The issue I have now is I want the user to be able to choose the type in the configuration file. More specifically, I have a PotentialType enum that is deserialised from the input, and some of the underlying potentials should emit only reals, and some complex. So what I’d really like is something along the lines of this:

    fn get_potential<F: ComplexFloat>(potential_type: &PotentialType) -> Result<F, Error> {
        match potential_type {
            Real => Ok(12.0),
            Complex => Ok(Complex64::new(12.0, 1.0)),
        }
    }

which obviously gives me expected type parameter, found f64/Complex64 errors as the return types are not generic here.

Is there any way I can set, at runtime, the type of a variable from a function like this? Or is there a way I can refactor/rethink this method to allow the generic types to do their job?


#2

One approach is to return a trait object:

fn get_potential(potential_type: PotentialType) -> Result<Box<ComplexFloat>, Error> {
    match potential_type {
        Real => Ok(Box::new(12.0)),
        Complex => Ok(Box::new(Complex64::new(12.0, 1.0))),
    }
}

You would then impl<T: ComplexFloat> ComplexFloat for Box<T> (by delegating the calls to the inner value) so you could use it in generic functions that require ComplexFloat-bound type parameters .

The above allocates heap memory though, which may be undesirable.

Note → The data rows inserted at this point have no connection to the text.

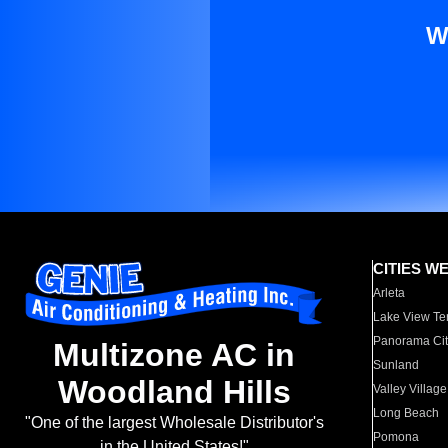
W
CITIES W
Arleta
Lake View Te
Panorama Cit
Multizone AC in
Sunland
Woodland Hills
Valley Village
Long Beach
"One of the largest Wholesale Distributor's
Pomona
in the United States!"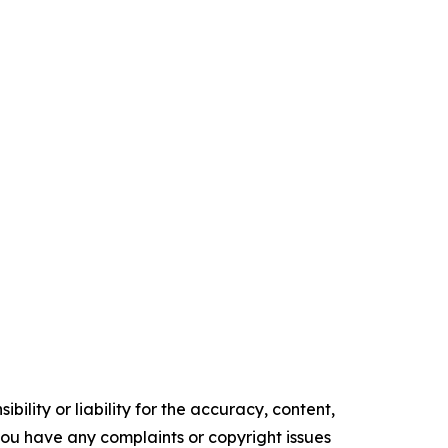
ility or liability for the accuracy, content,
f you have any complaints or copyright issues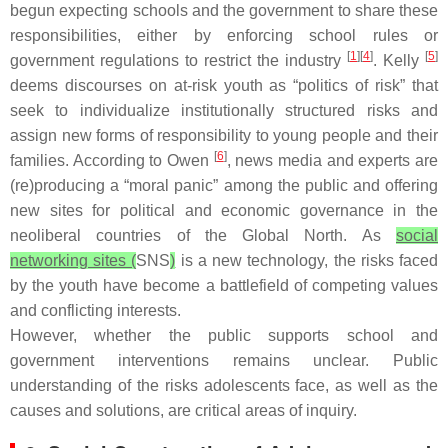
begun expecting schools and the government to share these
responsibilities, either by enforcing school rules or
[
1
][
4
]
[
5
]
government regulations to restrict the industry
. Kelly
deems discourses on at-risk youth as “politics of risk” that
seek to individualize institutionally structured risks and
assign new forms of responsibility to young people and their
[
6
]
families. According to Owen
, news media and experts are
(re)producing a “moral panic” among the public and offering
new sites for political and economic governance in the
neoliberal countries of the Global North. As
social
networking sites (
SNS
)
is a new technology, the risks faced
by the youth have become a battlefield of competing values
and conflicting interests.
However, whether the public supports school and
government interventions remains unclear. Public
understanding of the risks adolescents face, as well as the
causes and solutions, are critical areas of inquiry.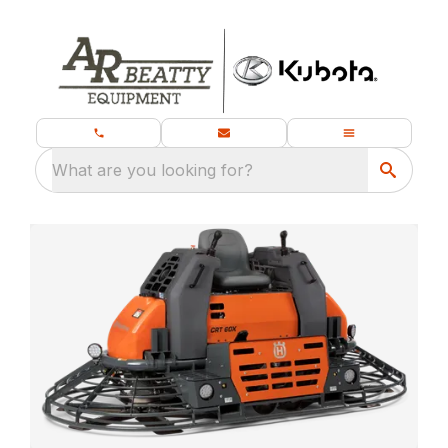
What are you looking for?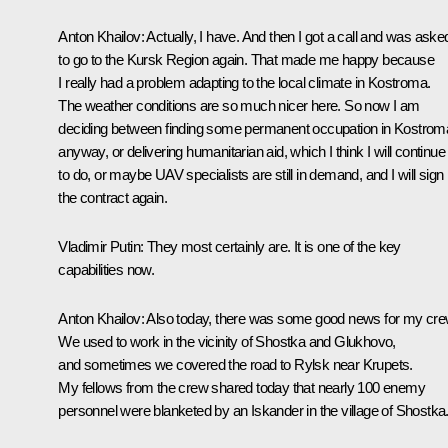
Anton Khailov
: Actually, I have. And then I got a call and was aske
to go to the Kursk Region again. That made me happy because
I really had a problem adapting to the local climate in Kostroma.
The weather conditions are so much nicer here. So now I am
deciding between finding some permanent occupation in Kostrom
anyway, or delivering humanitarian aid, which I think I will continue
to do, or maybe UAV specialists are still in demand, and I will sign
the contract again.
Vladimir Putin
: They most certainly are. It is one of the key
capabilities now.
Anton Khailov
: Also today, there was some good news for my cre
We used to work in the vicinity of Shostka and Glukhovo,
and sometimes we covered the road to Rylsk near Krupets.
My fellows from the crew shared today that nearly 100 enemy
personnel were blanketed by an Iskander in the village of Shostka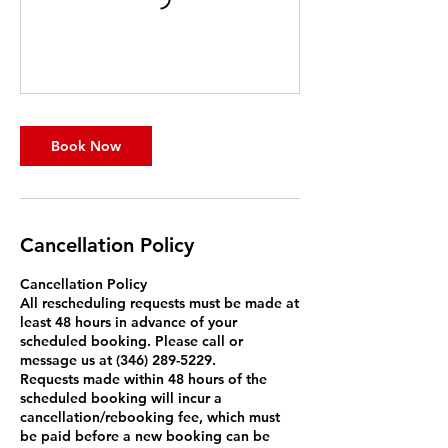
Book Now
Cancellation Policy
Cancellation Policy
All rescheduling requests must be made at
least 48 hours in advance of your
scheduled booking. Please call or
message us at (346) 289-5229.
Requests made within 48 hours of the
scheduled booking will incur a
cancellation/rebooking fee, which must
be paid before a new booking can be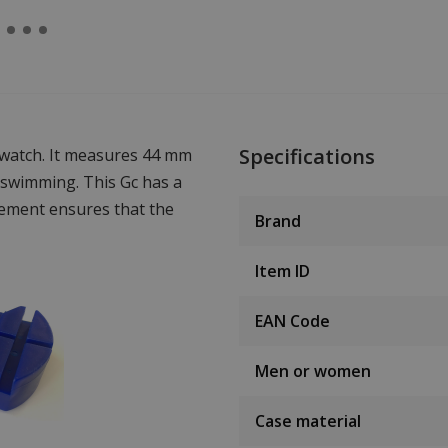
Specifications
 watch. It measures 44 mm
 swimming. This Gc has a
ement ensures that the
Brand
Item ID
EAN Code
Men or women
Case material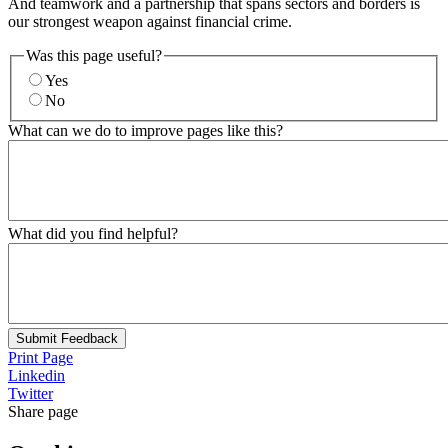
And teamwork and a partnership that spans sectors and borders is
our strongest weapon against financial crime.
Was this page useful?
Yes
No
What can we do to improve pages like this?
What did you find helpful?
Submit Feedback
Print Page
Linkedin
Twitter
Share page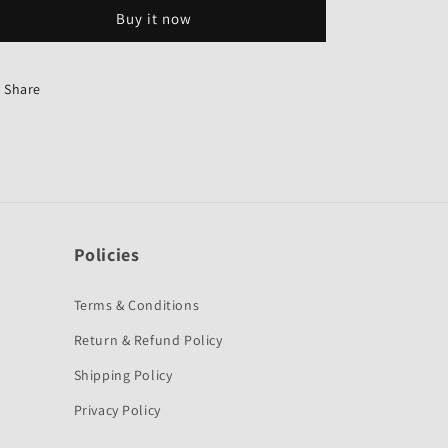
2Nd
2Nd
Buy it now
Gear-
Gear-
Genuine
Genuine
for
for
Hero
Hero
Share
CD
CD
Deluxe
Deluxe
/
/
HF
HF
Deluxe-
Deluxe-
Hero
Hero
Policies
Terms & Conditions
Return & Refund Policy
Shipping Policy
Privacy Policy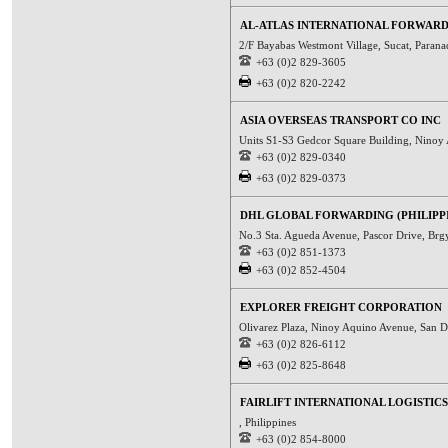
AL-ATLAS INTERNATIONAL FORWARD
2/F Bayabas Westmont Village, Sucat, Parana
+63 (0)2 829-3605
+63 (0)2 820-2242
ASIA OVERSEAS TRANSPORT CO INC
Units S1-S3 Gedcor Square Building, Ninoy A
+63 (0)2 829-0340
+63 (0)2 829-0373
DHL GLOBAL FORWARDING (PHILIPPI
No.3 Sta. Agueda Avenue, Pascor Drive, Brg
+63 (0)2 851-1373
+63 (0)2 852-4504
EXPLORER FREIGHT CORPORATION
Olivarez Plaza, Ninoy Aquino Avenue, San Di
+63 (0)2 826-6112
+63 (0)2 825-8648
FAIRLIFT INTERNATIONAL LOGISTICS
, Philippines
+63 (0)2 854-8000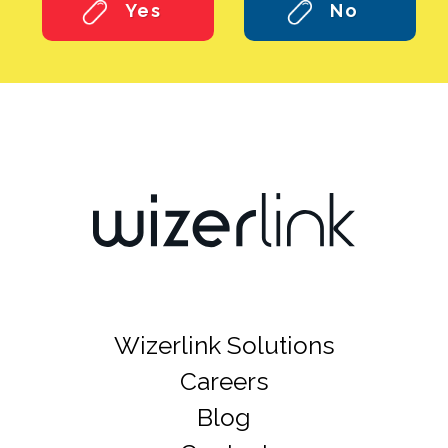
Yes
No
Wizerlink Solutions
Careers
Blog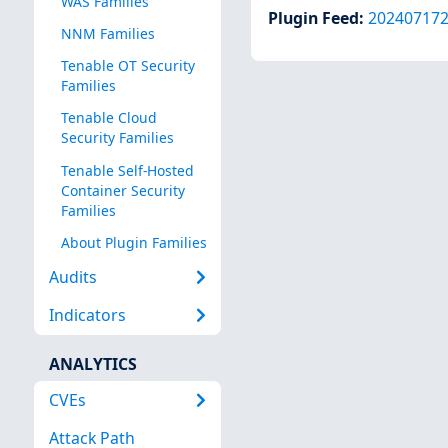
WAS Families
Plugin Feed
:
20240717
NNM Families
Tenable OT Security
Families
Tenable Cloud
Security Families
Tenable Self-Hosted
Container Security
Families
About Plugin Families
Audits
Indicators
ANALYTICS
CVEs
Attack Path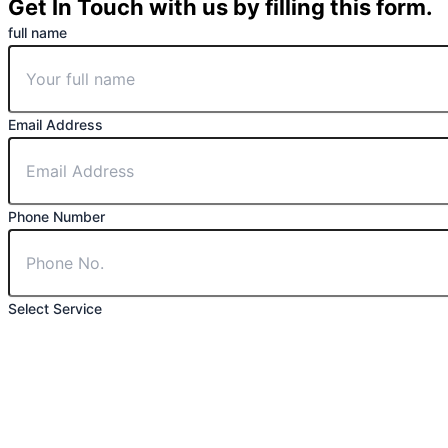
Get In Touch with us by filling this form.
full name
Email Address
Phone Number
Select Service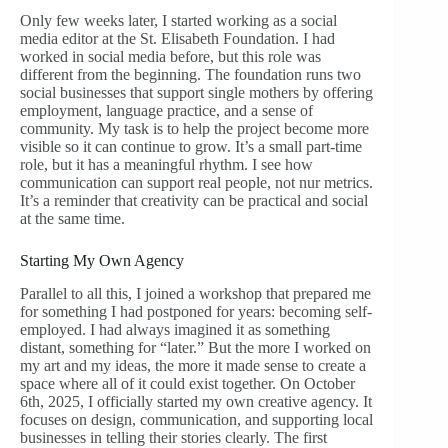
Only few weeks later, I started working as a social
media editor at the St. Elisabeth Foundation. I had
worked in social media before, but this role was
different from the beginning. The foundation runs two
social businesses that support single mothers by offering
employment, language practice, and a sense of
community. My task is to help the project become more
visible so it can continue to grow. It’s a small part-time
role, but it has a meaningful rhythm. I see how
communication can support real people, not nur metrics.
It’s a reminder that creativity can be practical and social
at the same time.
Starting My Own Agency
Parallel to all this, I joined a workshop that prepared me
for something I had postponed for years: becoming self-
employed. I had always imagined it as something
distant, something for “later.” But the more I worked on
my art and my ideas, the more it made sense to create a
space where all of it could exist together. On October
6th, 2025, I officially started my own creative agency. It
focuses on design, communication, and supporting local
businesses in telling their stories clearly. The first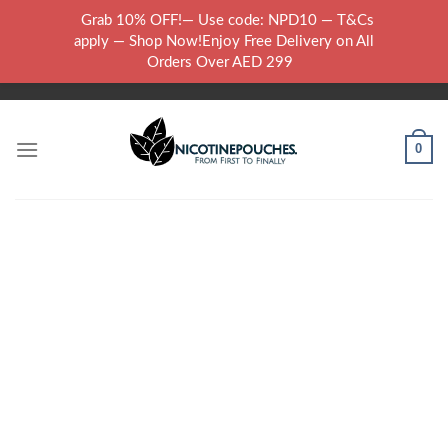
Skip
Grab 10% OFF!— Use code: NPD10 — T&Cs
to
WARNING: THIS PRODUCT CONTAINS NICOTINE.NICOTINE IS AN
apply — Shop Now!Enjoy Free Delivery on All
content
ADDICTIVE CHEMICAL..
Orders Over AED 299
0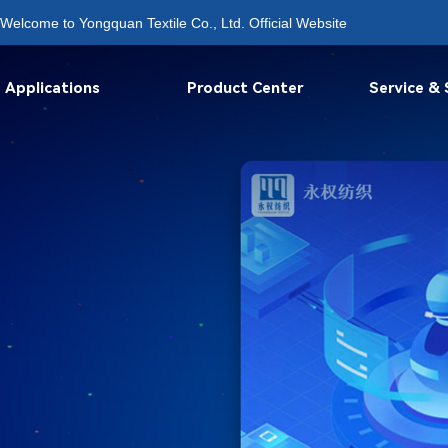
Welcome to Yongquan Textile Co., Ltd. Official Website
Applications
Product Center
Service &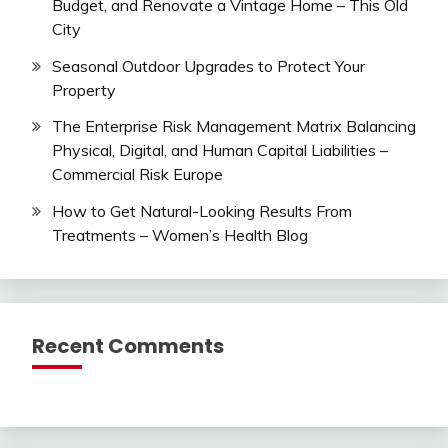
Budget, and Renovate a Vintage Home – This Old
City
Seasonal Outdoor Upgrades to Protect Your
Property
The Enterprise Risk Management Matrix Balancing
Physical, Digital, and Human Capital Liabilities –
Commercial Risk Europe
How to Get Natural-Looking Results From
Treatments – Women’s Health Blog
Recent Comments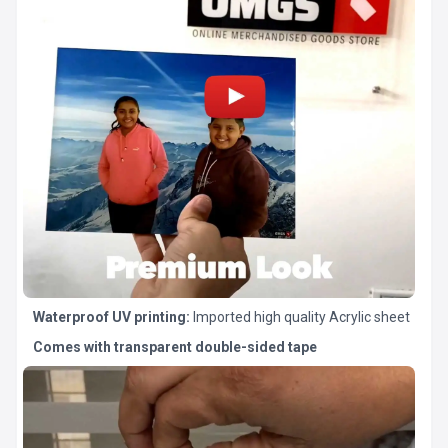
Waterproof UV printing:
Imported high quality Acrylic sheet
Comes with transparent double-sided tape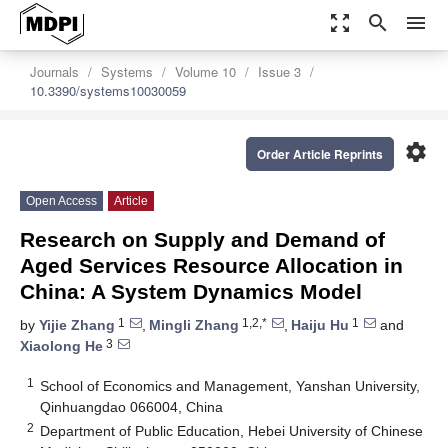
zoom_out_map
search
menu
Journals
Systems
Volume 10
Issue 3
10.3390/systems10030059
settings
Order Article Reprints
Open Access
Article
Research on Supply and Demand of
Aged Services Resource Allocation in
China: A System Dynamics Model
1
1,2,*
1
by
Yijie Zhang
,
Mingli Zhang
,
Haiju Hu
and
3
Xiaolong He
1
School of Economics and Management, Yanshan University,
Qinhuangdao 066004, China
2
Department of Public Education, Hebei University of Chinese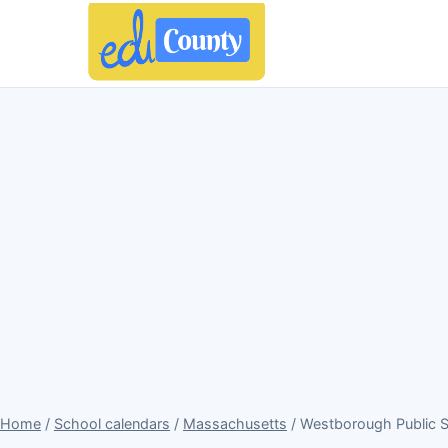
Home
/
School calendars
/
Massachusetts
/ Westborough Public 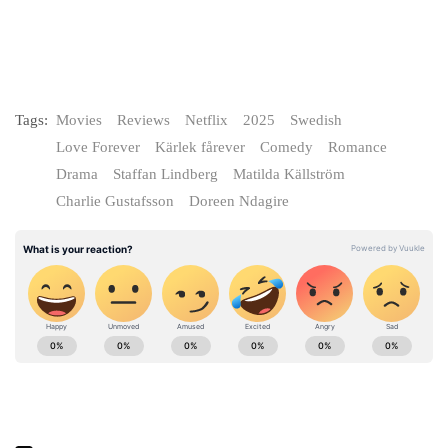
Tags:
Movies
Reviews
Netflix
2025
Swedish
Love Forever
Kärlek fårever
Comedy
Romance
Drama
Staffan Lindberg
Matilda Källström
Charlie Gustafsson
Doreen Ndagire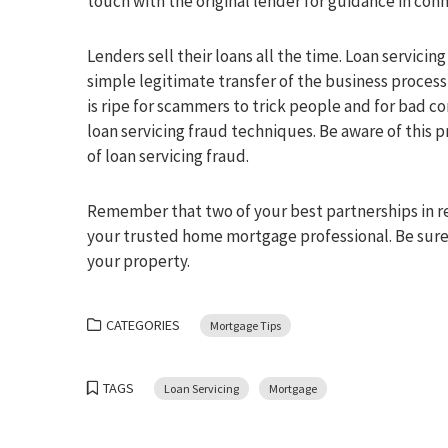
touch with the original lender for guidance in conn
Lenders sell their loans all the time. Loan servici
simple legitimate transfer of the business process
is ripe for scammers to trick people and for bad 
loan servicing fraud techniques. Be aware of this
of loan servicing fraud.
Remember that two of your best partnerships in rea
your trusted home mortgage professional. Be sure 
your property.
CATEGORIES
Mortgage Tips
TAGS
Loan Servicing
Mortgage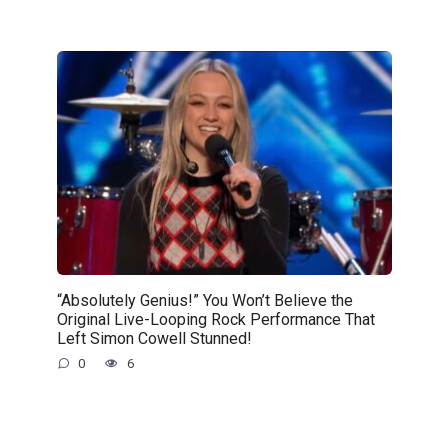
“Absolutely Genius!” You Won’t Believe the
Original Live-Looping Rock Performance That
Left Simon Cowell Stunned!
0
6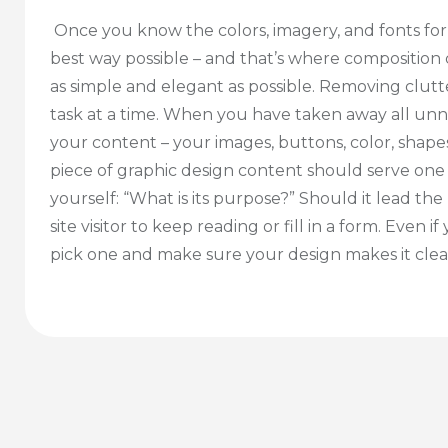
Once you know the colors, imagery, and fonts fo
best way possible – and that’s where composition
as simple and elegant as possible. Removing clutt
task at a time. When you have taken away all un
your content – your images, buttons, color, shapes,
piece of graphic design content should serve one
yourself: “What is its purpose?” Should it lead 
site visitor to keep reading or fill in a form. Even
pick one and make sure your design makes it clear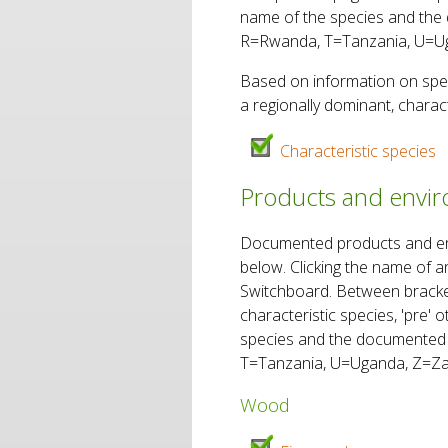
name of the species and the 
R=Rwanda, T=Tanzania, U=Ug
Based on information on spec
a regionally dominant, charact
Characteristic species
Products and enviro
Documented products and envir
below. Clicking the name of a
Switchboard. Between brackets
characteristic species, 'pre'
species and the documented 
T=Tanzania, U=Uganda, Z=Za
Wood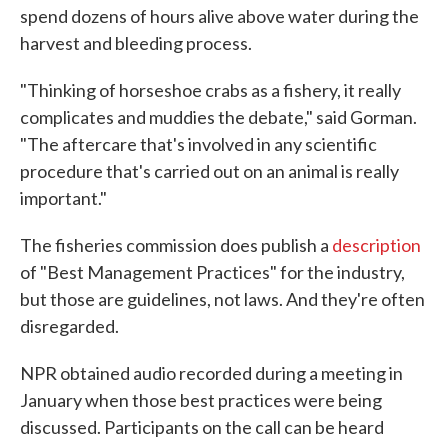
spend dozens of hours alive above water during the
harvest and bleeding process.
"Thinking of horseshoe crabs as a fishery, it really
complicates and muddies the debate," said Gorman.
"The aftercare that's involved in any scientific
procedure that's carried out on an animal is really
important."
The fisheries commission does publish a
description
of "Best Management Practices" for the industry,
but those are guidelines, not laws. And they're often
disregarded.
NPR obtained audio recorded during a meeting in
January when those best practices were being
discussed. Participants on the call can be heard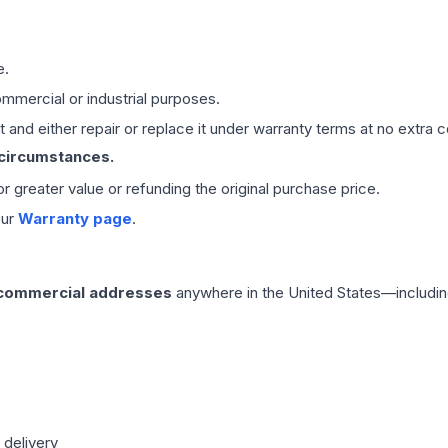
e.
mmercial or industrial purposes.
 and either repair or replace it under warranty terms at no extra c
 circumstances.
 or greater value or refunding the original purchase price.
our
Warranty page
.
 commercial addresses
anywhere in the United States—includin
 delivery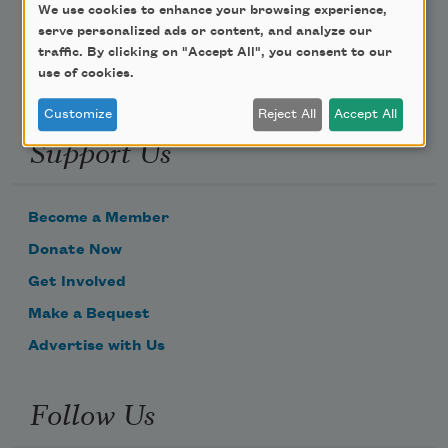
Email Address
We use cookies to enhance your browsing experience,
serve personalized ads or content, and analyze our
traffic. By clicking on "Accept All", you consent to our
use of cookies.
Customize
Reject All
Accept All
Support Us
Become a Member
Donate Now
Get Involved
Make a Bequest
Advertise with Us
Follow Us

Another approach might be to define an enum that can hold the various types of ComplexFloat, e.g.:

enum ComplexFloatValue {
    F32(f32),
    C64(Complex64)
}

Then, you’d impl ComplexFloat for ComplexFloatValue and can use the enum variants in generic functions without the boxing/trait objects. The implementation would basically switch over the type of self and then delegate the call to the underlying value. Your get_potential then looks like:

fn get_potential<>(potential_type: PotentialType) -> Result<ComplexFloatValue, Error> {
    match potential_type {
        Real => Ok(ComplexFloatValue::F64(12.0)),
        Complex => Ok(ComplexFloatValue::C64(Complex64::new(12.0, 1.0))),
    }
}

It looks like ComplexFloat is a fairly wide trait (i.e. lots of functions), so the delegation is going to be annoying :frowning:.


#3

I don’t think that enum trick will work. An enum will always be as big as its largest variant, so even if you were to use the f32 variant, it’d still take up the same amount of memory as a complex number plus the enum tag.


#4

Right, but I was referring to heap allocations being a (possible) issue with the boxing approach. The enum approach, irrespective of how big it is, allows stack values and static dispatch (via monomorphization).


#5

The easiest way is to parametrize your entire calculation pipeline with F, from the beginning (e.g. reading input files) to the end (e.g. writing the output to file). And then, your main function would be something like:

fn entire_calculation<F: ComplexFloat>(config: &Config) -> Result<(), Error> {
    // here you know precisely what F is
    // but it can't leak outside through argument or return type
}

fn main() {
    let config = read_config(/* ... */);
    match config.potential_type {
        Real => entire_calculation::<f64>(&config),
        Complex => entire_calculation::<Complex64>(&config),
    }.expect("calculation failed");
}

#6

That’s a cool solution but wouldn’t scale to larger bodies of code and interactions. I wonder if there’s been any discussion or thoughts on having first class “proxy”/delegate support? Maybe some form of a procedural macro?


#7

Thanks for the suggestions everyone. I’ll take a shot at some modifications and see what works out.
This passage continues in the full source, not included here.